ChromData¶

uchrom.ChromData is the central container. It is conceptually similar to AnnData but organises the data around the chromatin-tracing hierarchy Cell → Trace → Spot.

Construction¶

import numpy as np
import pandas as pd
from uchrom import ChromData

coords = np.asarray([[1.0, 2.0, 3.0], [1.5, 2.3, 2.9]])
spots = pd.DataFrame({
    "chrom":    ["chr1", "chr1"],
    "start":    [0, 100_000],
    "end":      [100_000, 200_000],
    "trace_id": [0, 0],
})
cd = ChromData(coords, spots, uns={"genome_assembly": "GRCh38"})

Required spot columns¶

Column	Type	Required	FOF-CT field
`chrom`	str (category)	yes	`Chrom`
`start`	int	yes	`Chrom_Start`
`end`	int	yes	`Chrom_End`
`trace_id`	int/str (category)	yes	`Trace_ID`
`cell_id`	int/str (category)	no	`Cell_ID`
`spot_id`	int/str	no	`Spot_ID`

String columns are auto-converted to pd.Categorical for ~10× memory savings on large datasets.

Attributes¶

Attribute	Shape	Purpose
`coords`	`(n_spots, 3)`	x, y, z for each spot
`spots`	`(n_spots, ≥4)`	per-spot metadata
`cells`	`(n_cells, ?)`	per-cell metadata
`cellm`	dict	multi-dim cell annotations (embeddings, UMAP)
`tracks`	`(n_spots, n_tracks)`	epigenomic signals aligned to spots
`traces`	`(n_traces, ?)`	per-trace metadata
`layers`	dict	alternative coordinate sets
`results`	dict	analysis outputs (loops, TADs, …)
`uns`	dict	unstructured metadata

Properties: cd.n_spots, cd.n_traces, cd.n_cells, cd.chroms.

Subsetting¶

Subset operations return new ChromData instances — they never mutate the original.
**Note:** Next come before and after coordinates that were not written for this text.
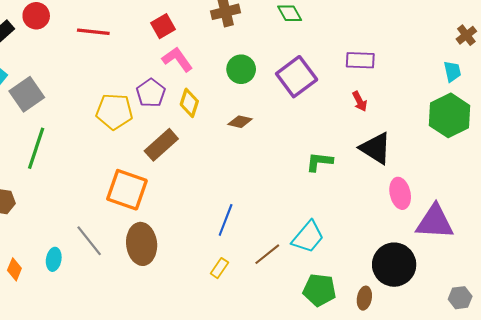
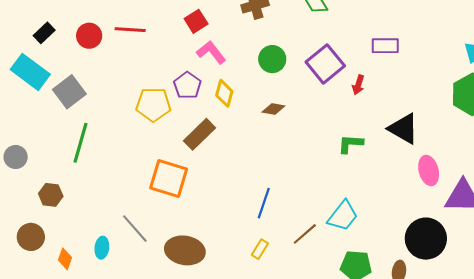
red circle: (36, 16) -> (89, 36), moved
red arrow: (360, 101) -> (358, 85), moved, turned 48
brown ellipse: (142, 244) -> (185, 250), moved, turned -72

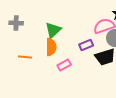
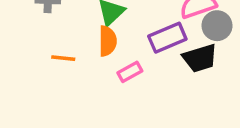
purple rectangle: (86, 45) -> (167, 38), size x1.5

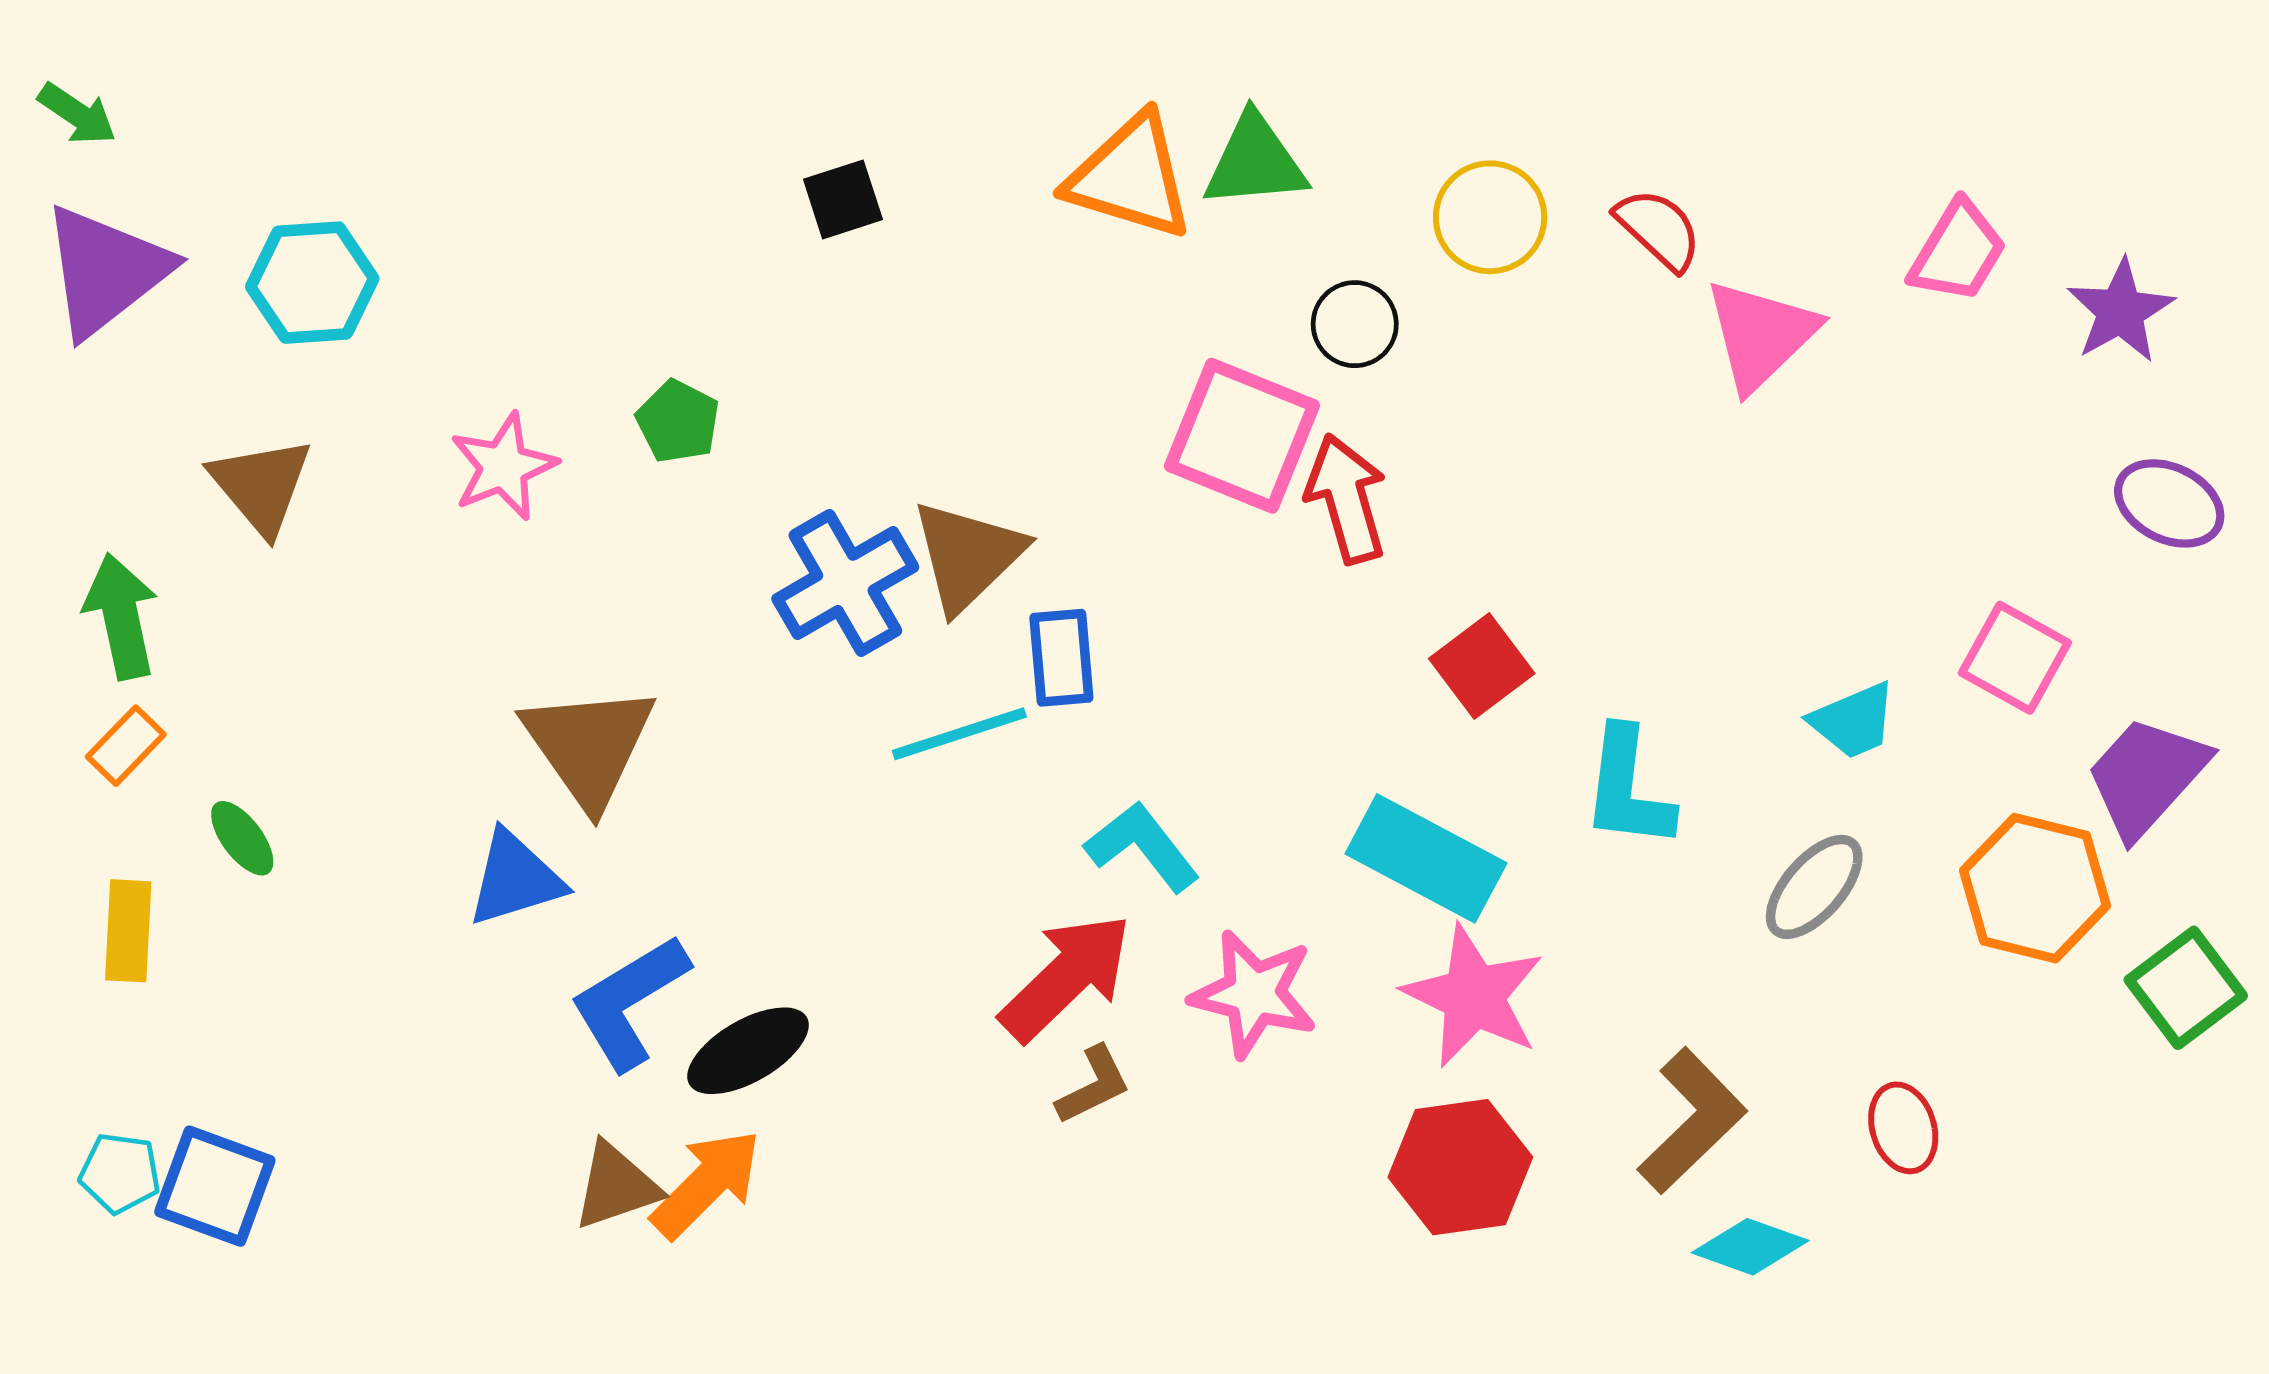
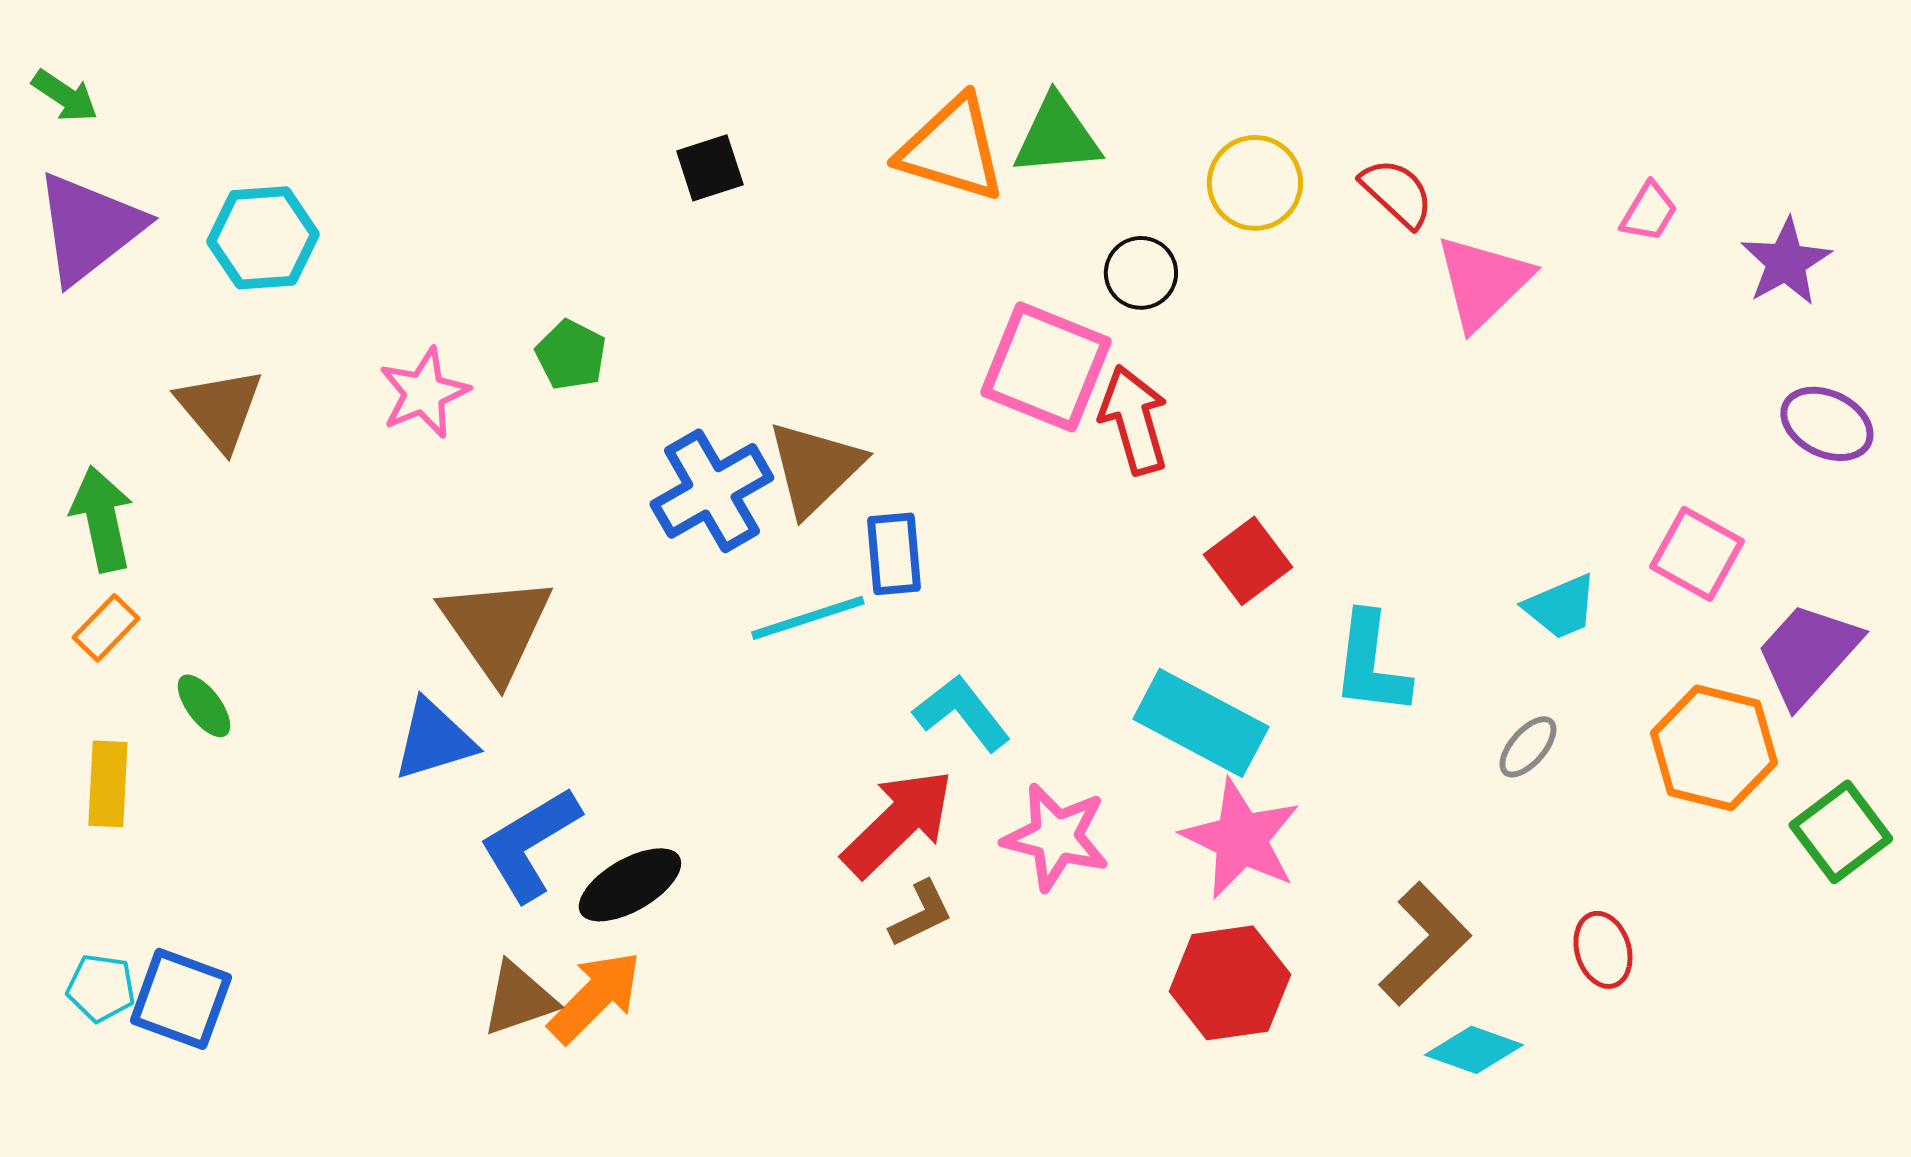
pink trapezoid: (1958, 252) -> (1649, 212), size x0.7
gray ellipse: (1814, 887) -> (1528, 747), size x0.7

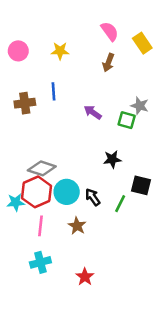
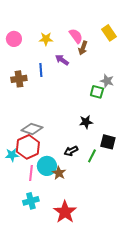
pink semicircle: (110, 31) -> (76, 36), moved
purple arrow: (93, 112) -> (62, 60), moved
cyan circle: (67, 192) -> (47, 166), moved
black arrow: (93, 197) -> (71, 151), turned -80
red star: (85, 277) -> (65, 212), size x1.6

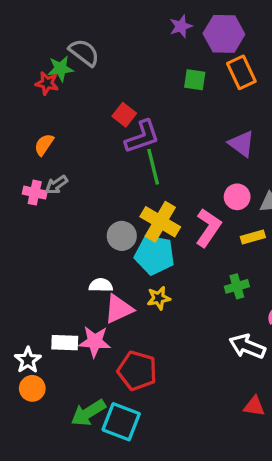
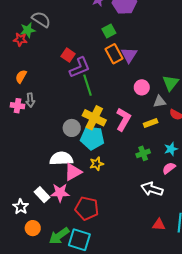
orange rectangle: (241, 72) -> (114, 54), moved
green square: (195, 80) -> (109, 31), turned -32
purple triangle: (242, 144) -> (129, 55), moved, turned 30
gray arrow: (56, 185) -> (30, 100), turned -56
pink circle: (237, 197) -> (142, 87), moved
white semicircle: (101, 285) -> (61, 159), size x1.6
white rectangle: (65, 343) -> (42, 195), turned 49
orange circle: (32, 388) -> (33, 228), moved

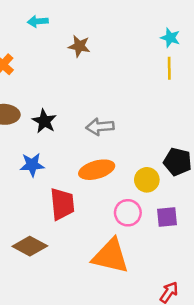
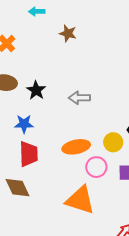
orange ellipse: (97, 170) -> (76, 147), moved
red trapezoid: (62, 204) -> (29, 154), moved
brown diamond: (30, 246) -> (17, 188), turned 32

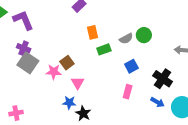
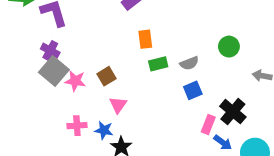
green circle: (144, 35) -> (229, 47), moved
gray semicircle: (126, 39) -> (189, 63), moved
pink star: (54, 72) -> (75, 81), moved
pink rectangle: (128, 92) -> (208, 125), moved
pink cross: (16, 113) -> (77, 126), moved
cd.get_chrom("chr1")           # all spots on chr1
cd.get_trace(5)                # only trace 5
cd.get_cell("cell_0")          # only cell "cell_0"
cd[cd.spots["chrom"] == "chr1"]  # boolean mask
cd[:100]                       # first 100 spots

All children (coords, spots, tracks, layers, cellm) are filtered consistently; traces and cells that become empty are dropped.

On-demand distance matrix¶

Global (n_spots, n_spots) matrices are not stored — they are meaningless across cells and scale poorly. Compute per-trace on demand:

D = cd.compute_distances(trace_id=0)  # (n_spots_in_trace, n_spots_in_trace)

I/O¶

Input	Method
Reconstruction CSV (chrom, start, end, x, y, z)	`ChromData.from_dataframe`
4DN FOF-CT core table	`ChromData.from_fofct`
`.h5cd` (HDF5)	`ChromData.read`

cd.write("data.h5cd")
cd2 = ChromData.read("data.h5cd")

The .h5cd format has a version stamp and gracefully handles legacy files. See Concepts — On-disk format for details.

Why not AnnData?¶

AnnData observations are flat (one row = one cell). Chromatin tracing has an extra hierarchy (Cell → Trace → Spot), and the natural “sample axis” differs per operation — a distance matrix is per-trace, cell-type embeddings are per-cell, TAD calls are per-locus. ChromData exposes that hierarchy directly while reusing the AnnData-like obsm/uns conventions where they apply (cellm, uns).